No comments yet.
The Backstory: I heard an ad for Google’s Home Premium Advanced service, which claims to analyze your Nest doorbell images and describe what it sees. I thought that sounded cool, but I didn't want to pay $20/month for it or send my camera feeds to the cloud. I wanted to see if I could build a localized, subscription-free version myself.I 3D-printed a head-shaped enclosure to house the camera and speaker.
How it works:
1. Stage 1 (Lightweight): Python app runs on a low-power device (like a Raspberry Pi 4) using OpenCV to perform basic frame-differencing. This takes barely any compute. 2. Stage 2 (Heavy): When motion crosses a configurable threshold, the frames are sent to a vision-capable LLM. (I'm using Qwen3.5 35B hosted on a separate PC with an RTX 3090, but any OpenAI-compatible endpoint like vLLM or llama.cpp works). 3. Stage 3 (Audio): The LLM compares the current scene to the previous baseline context. If there is a meaningful change, the LLM generates a text description of what it sees, which is then read out loud locally via Piper TTS.

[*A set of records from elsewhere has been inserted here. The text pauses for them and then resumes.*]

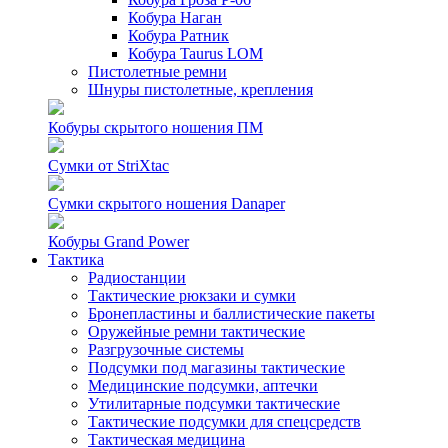
Кобура Наган
Кобура Ратник
Кобура Taurus LOM
Пистолетные ремни
Шнуры пистолетные, крепления
Кобуры скрытого ношения ПМ
Сумки от StriXtac
Сумки скрытого ношения Danaper
Кобуры Grand Power
Тактика
Радиостанции
Тактические рюкзаки и сумки
Бронепластины и баллистические пакеты
Оружейные ремни тактические
Разгрузочные системы
Подсумки под магазины тактические
Медицинские подсумки, аптечки
Утилитарные подсумки тактические
Тактические подсумки для спецсредств
Тактическая медицина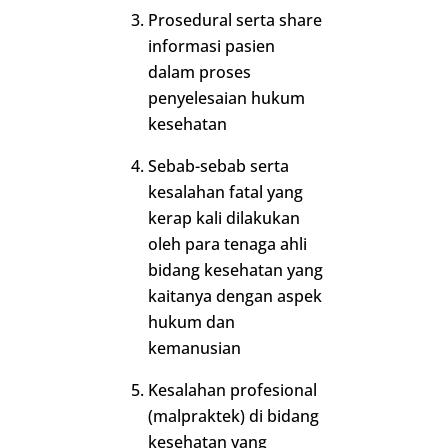
Prosedural serta share
informasi pasien
dalam proses
penyelesaian hukum
kesehatan
Sebab-sebab serta
kesalahan fatal yang
kerap kali dilakukan
oleh para tenaga ahli
bidang kesehatan yang
kaitanya dengan aspek
hukum dan
kemanusian
Kesalahan profesional
(malpraktek) di bidang
kesehatan yang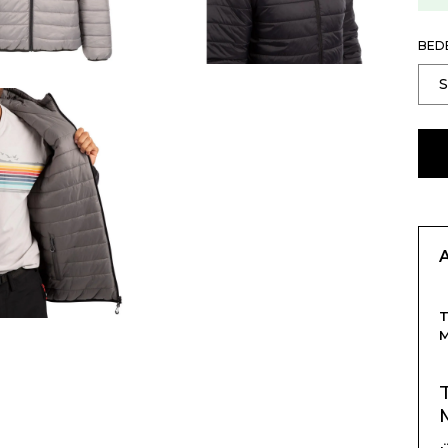
BED
T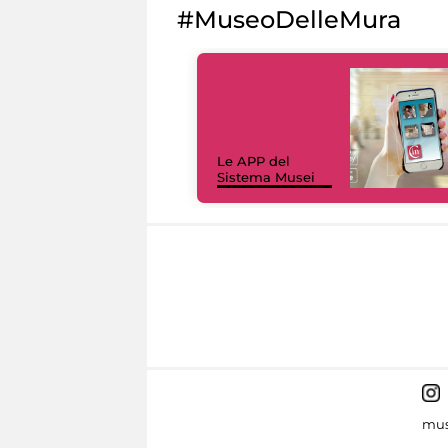
#MuseoDelleMura
Le APP del
Sistema Musei
mus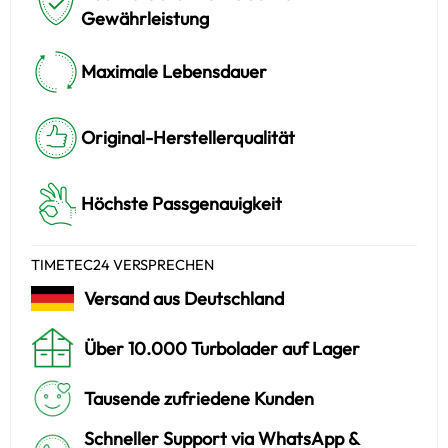
Gewährleistung
Maximale Lebensdauer
Original-Herstellerqualität
Höchste Passgenauigkeit
TIMETEC24 VERSPRECHEN
Versand aus Deutschland
Über 10.000 Turbolader auf Lager
Tausende zufriedene Kunden
Schneller Support via WhatsApp &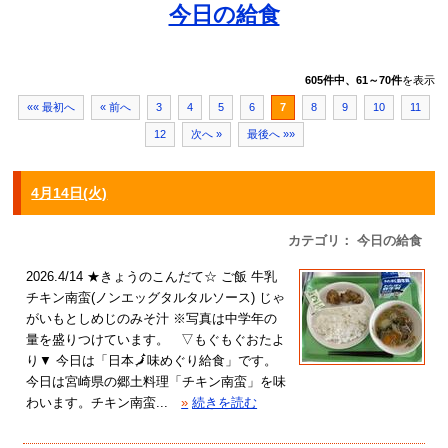
今日の給食
605件中、61～70件
を表示
«« 最初へ
« 前へ
3
4
5
6
7
8
9
10
11
12
次へ »
最後へ »»
4月14日(火)
カテゴリ： 今日の給食
2026.4/14 ★きょうのこんだて☆ ご飯 牛乳
チキン南蛮(ノンエッグタルタルソース) じゃ
がいもとしめじのみそ汁 ※写真は中学年の
量を盛りつけています。 ▽もぐもぐおたよ
り▼ 今日は「日本🗾味めぐり給食」です。
今日は宮崎県の郷土料理「チキン南蛮」を味
わいます。チキン南蛮...
»
続きを読む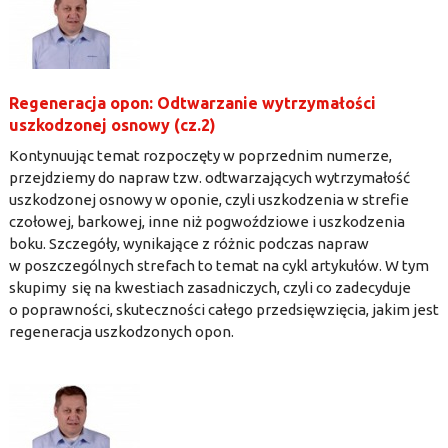
Regeneracja opon: Odtwarzanie wytrzymałości
uszkodzonej osnowy (cz.2)
Kontynuując temat rozpoczęty w poprzednim numerze,
przejdziemy do napraw tzw. odtwarzających wytrzymałość
uszkodzonej osnowy w oponie, czyli uszkodzenia w strefie
czołowej, barkowej, inne niż pogwoździowe i uszkodzenia
boku. Szczegóły, wynikające z różnic podczas napraw
w poszczególnych strefach to temat na cykl artykułów. W tym
skupimy się na kwestiach zasadniczych, czyli co zadecyduje
o poprawności, skuteczności całego przedsięwzięcia, jakim jest
regeneracja uszkodzonych opon.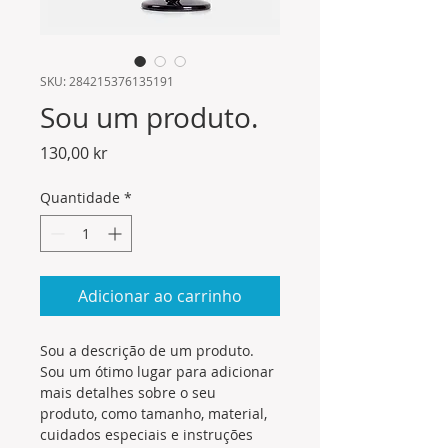
SKU: 284215376135191
Sou um produto.
Preço
130,00 kr
Quantidade
*
Adicionar ao carrinho
Sou a descrição de um produto. 
Sou um ótimo lugar para adicionar 
mais detalhes sobre o seu 
produto, como tamanho, material, 
cuidados especiais e instruções 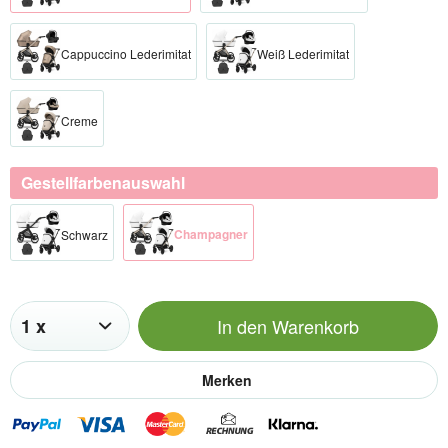
Cappuccino Lederimitat
Weiß Lederimitat
Creme
Gestellfarbenauswahl
Champagner​
Schwarz​
In den
Warenkorb
Merken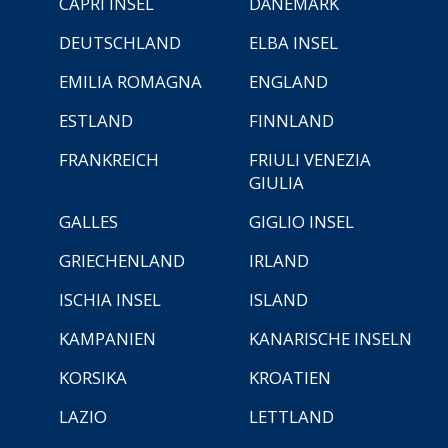
CAPRI INSEL
DÄNEMARK
DEUTSCHLAND
ELBA INSEL
EMILIA ROMAGNA
ENGLAND
ESTLAND
FINNLAND
FRANKREICH
FRIULI VENEZIA
GIULIA
GALLES
GIGLIO INSEL
GRIECHENLAND
IRLAND
ISCHIA INSEL
ISLAND
KAMPANIEN
KANARISCHE INSELN
KORSIKA
KROATIEN
LAZIO
LETTLAND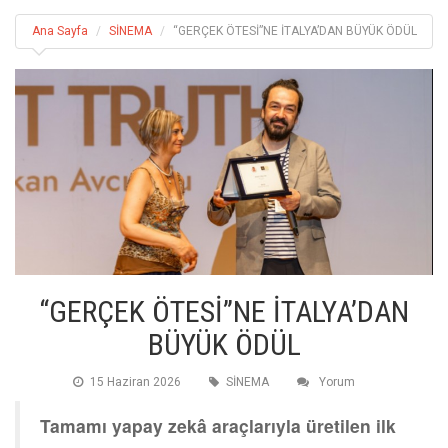
Ana Sayfa
SİNEMA
“GERÇEK ÖTESİ”NE İTALYA’DAN BÜYÜK ÖDÜL
“GERÇEK ÖTESİ”NE İTALYA’DAN
BÜYÜK ÖDÜL
15 Haziran 2026
SİNEMA
Yorum
Tamamı yapay zekâ araçlarıyla üretilen ilk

Hardware & trying it out: Since this relies on physical hardware, the easiest way to see it in action is the demo video in the README (make sure to unmute the audio).
The hardest part so far is the subjectivity of what constitutes a "meaningful change". I'm still tweaking the prompt rules to hit the sweet spot between "announce everything" and "miss important events".